How much will Team GB's 'medal moments' in Pyeongchang really matter? | Sean Ingle

With UK Sport’s funding set to fall, we need an honest debate about which sports to fully support – and whether medals benefit the nation

It is a question that could soon sound as familiar as a BBC commentator getting overexcited about a potential curling medal. “Why spend a huge amount of money on winter sports,” asked the interrogator, “when we are not a winter sport nation?” Yet when it was uttered, at a press conference to announce Britain’s medal target of five in Pyeongchang, you could have heard a pin drop.

That was because the person doing the asking was Katherine Grainger, the new chair of UK Sport, which supplies – and denies – funding to Olympic teams. And the organisation’s chief executive, Liz Nicholl, the driving force behind the organisation’s “no compromise” medal philosophy, was the one getting the grilling.

“I can understand the question,” replied Nicholl. “But it is the medal moment that makes people proud, and creates a healthy, ambitious and active nation.”

It sounded convincing. Until you examined the evidence. According to a YouGov survey last year, only 7% of 2,000 respondents said they had been inspired to take up sport by the Olympics. Instead, in most cases, parents or a teacher are a bigger influence. Meanwhile in 2016 a report found that British children were among the least active in the world. So much for creating a healthy, ambitious and active nation.

Yet I don’t think this debate should be framed as summer sports versus winter sports. The question is more fundamental: should Britain continue to invest millions in some sports for the sake of medals, when they are not part of our sporting DNA?

It is an issue that arguably should have been raised after London 2012. And with lottery sales falling – and government funding for UK Sport likely to drop after the Tokyo 2020 Games – one that will have to be addressed soon.

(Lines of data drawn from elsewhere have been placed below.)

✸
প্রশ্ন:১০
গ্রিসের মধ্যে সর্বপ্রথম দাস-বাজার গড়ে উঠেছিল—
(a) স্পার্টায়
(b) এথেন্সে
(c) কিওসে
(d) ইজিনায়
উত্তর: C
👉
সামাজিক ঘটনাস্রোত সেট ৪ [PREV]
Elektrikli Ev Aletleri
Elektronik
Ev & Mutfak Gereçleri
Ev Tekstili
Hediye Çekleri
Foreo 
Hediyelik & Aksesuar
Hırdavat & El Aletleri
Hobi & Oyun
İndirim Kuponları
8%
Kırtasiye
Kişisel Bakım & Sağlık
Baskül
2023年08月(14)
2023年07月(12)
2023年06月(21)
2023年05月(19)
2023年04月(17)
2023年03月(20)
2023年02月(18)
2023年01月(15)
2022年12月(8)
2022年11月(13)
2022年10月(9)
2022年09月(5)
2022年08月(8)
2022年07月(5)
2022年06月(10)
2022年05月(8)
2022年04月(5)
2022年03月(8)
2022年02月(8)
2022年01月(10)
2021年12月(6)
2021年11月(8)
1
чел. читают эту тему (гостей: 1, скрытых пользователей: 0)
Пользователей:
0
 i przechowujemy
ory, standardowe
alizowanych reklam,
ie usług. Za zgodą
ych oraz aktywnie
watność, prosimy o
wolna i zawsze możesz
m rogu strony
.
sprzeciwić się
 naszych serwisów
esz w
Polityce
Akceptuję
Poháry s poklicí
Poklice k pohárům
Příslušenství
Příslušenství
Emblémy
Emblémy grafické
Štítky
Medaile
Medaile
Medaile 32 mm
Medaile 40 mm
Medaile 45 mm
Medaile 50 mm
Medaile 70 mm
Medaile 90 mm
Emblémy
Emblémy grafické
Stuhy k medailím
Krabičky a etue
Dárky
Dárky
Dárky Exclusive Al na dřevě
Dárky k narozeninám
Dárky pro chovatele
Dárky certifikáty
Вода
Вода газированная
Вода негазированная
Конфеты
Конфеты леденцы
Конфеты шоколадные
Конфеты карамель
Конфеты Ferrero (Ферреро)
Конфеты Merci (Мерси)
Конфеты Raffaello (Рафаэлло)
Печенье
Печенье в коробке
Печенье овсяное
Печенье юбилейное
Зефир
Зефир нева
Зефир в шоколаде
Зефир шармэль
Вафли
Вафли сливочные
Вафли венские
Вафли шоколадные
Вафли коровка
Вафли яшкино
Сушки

Let me give you an example. When a colleague tweeted that UK Sport had invested £6.5m in skeleton and more than £5m in bobsleigh between 2014 and 2018 – and was expected to get one medal from these sports in Pyeongchang – the reaction was negative. But really, is it any different from investing £6.1m in modern pentathlon, another sport with similar medal ambitions at Tokyo 2020?

None of those three sports are easy for the general public to participate in – and they lack the sporting heritage to make us care for more than a few minutes every four years. Britain could also invest millions more to win greater numbers in shooting. But would it make the nation better?

UK Sport invested £6.5m in skeleton between 2014 and 2018 and expect one medal in Pyeonchang.
UK Sport invested £6.5m in skeleton between 2014 and 2018 and expect one medal in Pyeonchang. Photograph: Alexander Hassenstein/Bongarts/Getty Images

Of course, this would be a direct challenge to the “no compromise” model that has served UK Sport well for so long. I happen to think it was necessary in the early noughties and in the buildup to London 2012, to counteract the effects of decades of underfunding in elite sport. But no strategy endures forever. And the challenge to UK Sport is whether it is capable of responding fast enough to a rapidly changing sporting, political and economic environment.

As Nicholl acknowledged last week, the more successful Britain is in Olympic sports the more expensive they are to fund. And with funding likely to fall, something will have to give.

Last week there was a hint that UK Sport, which has too often been as inflexible as a desk-bound administrator with a slipped disc, could become more fleet-footed and radical. By deciding to fund some individual badminton and archery players for Tokyo 2020 it seemed to acknowledge the need for change.

Yet it came with mixed signals, because UK Sport’s “no compromise” ultras fought back by raising the overall Tokyo medal target, reinforcing the impression that the real objective is medals, despite recent rhetoric to the contrary.

It is clear that UK Sport’s thinking needs to become more radical. Its funding model values one medal as the same as another, regardless of the sport. But if a British athlete were to win the 100m Olympic final it would have a bigger impact on the nation than one in judo. So shouldn’t funding reflect that?

Do some of the smaller winter sports, say, each need a body of executives and administrators that seem to keep growing with each funding cycle? Could they not be merged to save money?

Meanwhile, if we want elite athletes to do more to inspire the nation, why not make it a condition of lottery funding that they go into schools and clubs for 10 hours a week to coach? It would certainly strengthen the umbilical link between grassroots and elite-level sport.

I accept that some winter sports do have a case for funding. Curling has a tradition in Scotland going back centuries – although the £5.65m it has received from UK Sport since 2014 seems a lot. And while slopestyle and big air are only recent additions to the Olympic programme, Team GB’s freestyle ski and snowboarders can point to an emerging culture. Increasingly kids who have learned tricks on dry ski slopes in the UK are turning their passion into a profession.

Ultimately some of this boils down to us too. Britain is likely to have its most successful Winter Games in Pyeongchang but we have to start getting comfortable with the fact that, at some point, likely funding cuts could lead to a fall in the medal count. Meanwhile UK Sport must also show it can evolve to changing circumstances. Otherwise it risks being frozen in time.